I'm not an accountant and I don't pretend to understand the "why" behind the decision to reverse the valuation allowance on Dec 31, 2013, but UA and AA did the same thing at the end of 2015, so the published results of all three will reflect federal income taxes going forward, even though none of them will pay federal income taxes for a while. The gigantic multi-billion dollar losses from the lost decade will shelter a few billion more in profits at all three. Again, I don't understand it, but I do know that even DL paid no tax, and thus when comparing the legacies, it's more useful to focus on "pre-tax" income.
In 2015, DL earned $5.9 billion of adjusted pre-tax profit, far more than UA, and probably more than AA will report. UA's 2015 profit was $4.5 billion, excluding special items.
For Delta, I compare the "adjusted pre-tax" profit to UA, because the GAAP result is misleading. GAAP required that DL recognize all potential hedge losses (the MTM losses) in 2014, which lowered DL's 2014 GAAP profit to just over $1 billion, which was not anywhere near reflective of DL's outstanding 2014. By assuming that the hedge contracts would lose money in 2015, GAAP artificially lowered the 2014 results.
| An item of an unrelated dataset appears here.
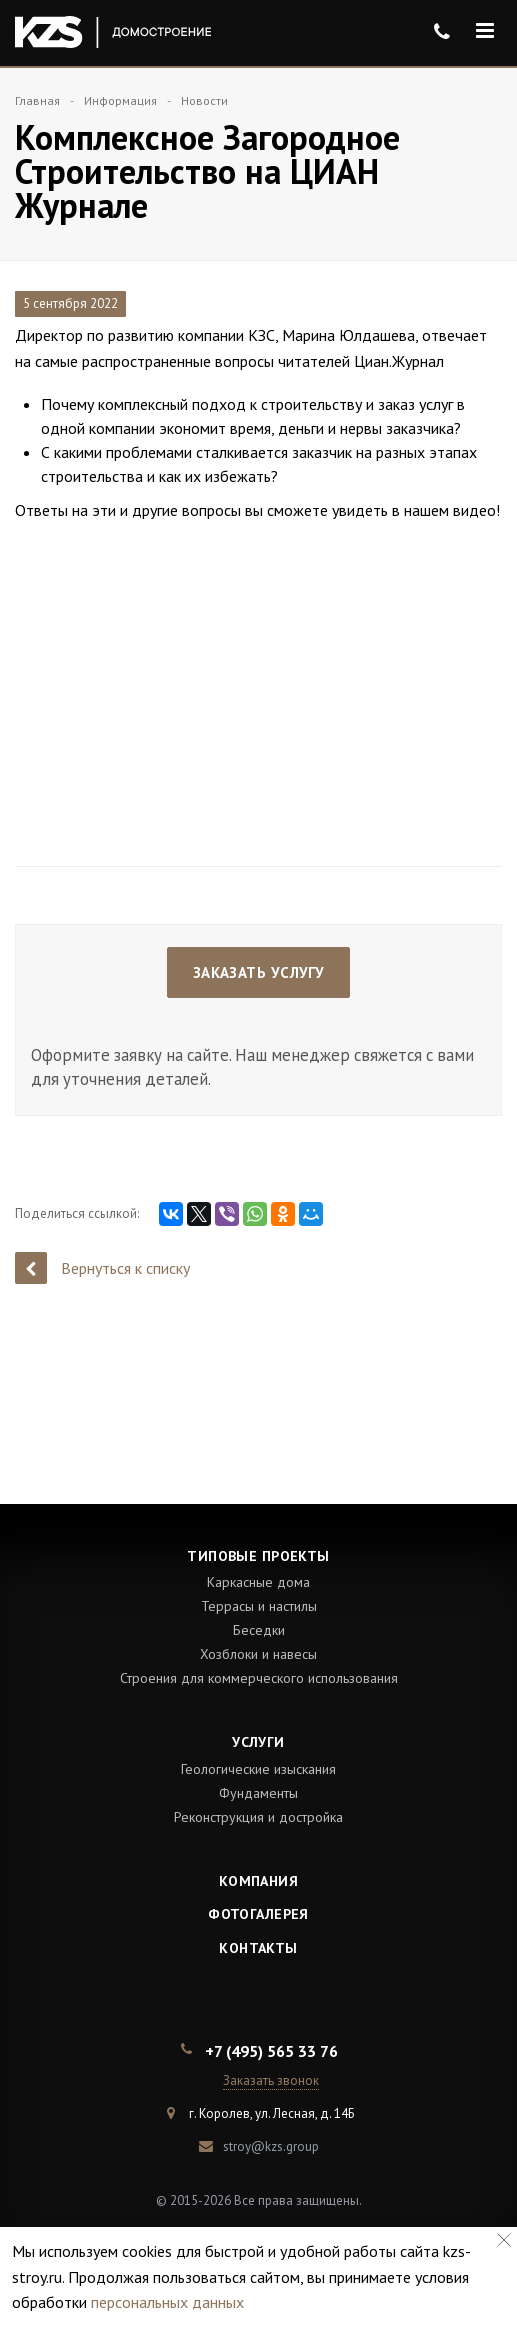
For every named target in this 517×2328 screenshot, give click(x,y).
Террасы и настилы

By the same token, the 2015 GAAP results are over-stated, because they don't include the actual hedge losses on those 2015 transactions, because GAAP required those losses to be recognized prematurely in 2014. So the "adjusted pre-tax profit" for 2015 accurately reflects DL's hedge losses that it actually suffered in 2015 (and, of course, keeps 2014 profit where it should have been).
Even better for the DL employees, the DL result above ($5.9 billion) is after payment of $1.5 billion of profit sharing to the employees, while the smaller UA result is after payment of only $698 million of profit sharing. So DL's 2015 pre-tax, pre-profit sharing adjusted income was $7.4 billion, while at UA the comparable figure was just $5.2 billion. Once again, DL's results out-classed UA's results. Well done.